New York - Some Verdicts Just Make You Scratch Your Head
How could jurors convict Ahmed Khalfan Ghailani of conspiring to blow up buildings, but not of conspiring to murder the people in them?
How did a jury reach the conclusion last year that a saleswoman for Saks Fifth Avenue was not guilty of stealing $1.4 million through illegal giveaways, yet guilty of stealing for earning commission on the transactions?
Trials in the American justice system are usually settled with one or two words: guilty or not guilty.
But those endings can often leave a curious public feeling a bit empty, and perhaps even baffled.
That is usually the case in trials in which there are verdicts on multiple counts that seem to contradict each other. The latest example came Thursday when jurors in Federal District Court in Manhattan acquitted Mr. Ghailani of all but one count of conspiracy to destroy government buildings and property for the 1998 terrorist bombings of the United States Embassies in Nairobi, Kenya, and Dar es Salaam, Tanzania. Some people question how that does not equate to conspiring to murder.
But the jurors were anonymous, and they were ushered from the building by United States marshals, and, therefore, were unavailable to explain their collective thinking.
Courthouse Confidential asks whether guilty-not guilty verdicts are not enough, and whether the system should require jurors to provide explanations for their verdicts. A radical idea, no doubt. But far-fetched?
Often in European countries, judges, not juries, are the ones who decide cases, providing an opinion with their verdict. In civil cases in the United States, jurors may be asked to answer questions about their conclusions on a case, in addition to delivering a verdict. When the answers to the questions are inconsistent with the verdict, the judge may change the verdict so that it is consistent with the answers.
To some people, however, the less we know about how a jury reaches a decision, the better.
“The scary thing about it is, to find out what really juries are doing might question some of the basic assumptions of its legitimacy,” said Edward J. Bronson, a professor emeritus at California State University at Chico. “To find out how stupid some of the decisions and opinions are, maybe that’s something we might not as soon want to find out.”
It is no secret that jurors sometimes may decide cases through things like compromise. Eleven jurors see it one way, so to wrangle in the lone holdout they may convict on a lesser charge but throw out a higher charge.
“When I was a prosecutor, our rule was always don’t talk to the jury, principally because even though you want to know, you don’t really want to know,” said Paul Shechtman, a Manhattan defense lawyer who teaches a class on evidentiary rules at Columbia University.
As a defense lawyer, Mr. Shechtman said, he will sometimes call jurors after a case if it is allowed. But often there is little to be done with the information gleaned.
The American system of jurisprudence essentially shields the jury’s process from scrutiny, Mr. Shechtman said. Rather than appealing a jury’s verdict based on the jury’s rationale, lawyers appeal based on what information was or was not presented to jurors, Mr.

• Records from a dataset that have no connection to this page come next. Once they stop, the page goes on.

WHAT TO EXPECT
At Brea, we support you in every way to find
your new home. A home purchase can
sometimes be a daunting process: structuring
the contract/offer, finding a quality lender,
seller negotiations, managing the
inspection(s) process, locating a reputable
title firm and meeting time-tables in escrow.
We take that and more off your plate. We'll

Shechtman said.
“Even if a juror were to write and say, ‘We misinterpreted the judge’s instructions,’ the answer is, ‘Too bad,’ ” Mr. Shechtman said.
In Tanner v. United States, a case in the 1980s in which the defendants were convicted of mail fraud, the United States Supreme Court ruled that the post-trial admission by jurors that some of them had drunk alcohol, smoked marijuana and ingested cocaine during breaks in testimony was not enough to overturn the verdict.

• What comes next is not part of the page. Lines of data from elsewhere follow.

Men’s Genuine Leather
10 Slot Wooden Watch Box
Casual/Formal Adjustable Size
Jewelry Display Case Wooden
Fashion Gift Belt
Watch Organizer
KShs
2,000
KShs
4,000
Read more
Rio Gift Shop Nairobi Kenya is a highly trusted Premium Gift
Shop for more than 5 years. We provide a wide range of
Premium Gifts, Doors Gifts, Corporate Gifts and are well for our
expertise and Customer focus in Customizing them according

John Clark, a professor at the University of Texas at Tyler, has studied juror behavior and said it was clear that “jurors bring into the deliberation their personalities, their attitudes, their values, their beliefs.”

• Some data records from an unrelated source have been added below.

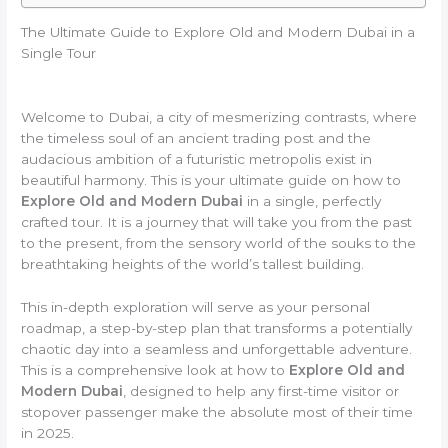
The Ultimate Guide to Explore Old and Modern Dubai in a
Single Tour
Welcome to Dubai, a city of mesmerizing contrasts, where
the timeless soul of an ancient trading post and the
audacious ambition of a futuristic metropolis exist in
beautiful harmony. This is your ultimate guide on how to
Explore Old and Modern Dubai
in a single, perfectly
crafted tour. It is a journey that will take you from the past
to the present, from the sensory world of the souks to the
breathtaking heights of the world’s tallest building.
This in-depth exploration will serve as your personal
roadmap, a step-by-step plan that transforms a potentially
chaotic day into a seamless and unforgettable adventure.
This is a comprehensive look at how to
Explore Old and
Modern Dubai
, designed to help any first-time visitor or
stopover passenger make the absolute most of their time
in 2025.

While parsing why they voted the way they did may not serve much of a legal purpose — it will not change the outcome of a case — such research could still have value, he said.
“Long-term wise, attorneys can benefit in knowing why,” Mr. Clark said. “They can use it in the future in their trials.”
But for now, American jurists seem happy with the way the system is. Mr. Bronson said that jurors may be able to apply more common sense if they don’t have to explain their verdicts.
“In a lot of cases, that might be the most sensible way to operate — to not follow a strict legal analysis that requires a certain verdict,” he said.
And getting access to jurors after a trial may not be easy, as some judges stress to jurors that deliberations should remain private.
After a jury on Thursday convicted a man of second-degree murder in State Supreme Court in Manhattan, the judge, Justice Daniel P. FitzGerald, told jurors that they were free to discuss the case, but advised caution.
“There have been cases where some jurors in a trial become reluctant witnesses,” Justice FitzGerald said, referring to cases in which jurors may be questioned when lawyers appeal based on something they said. “I don’t think any of you want to come back and testify.”
For judges, the reason for the warnings against speaking publicly about the verdict is twofold. First, they realize that jurors’ comments could sincerely affect the outcome of a case. Second, they see an advantage to keeping what went on during deliberations behind closed doors.
“It’s sort of a breach of trust, if nothing else, to those jurors who were candid back there and kind of expected that the conversations were going to remain private,” a Manhattan judge said. “It may have a chilling effect on future jurors.”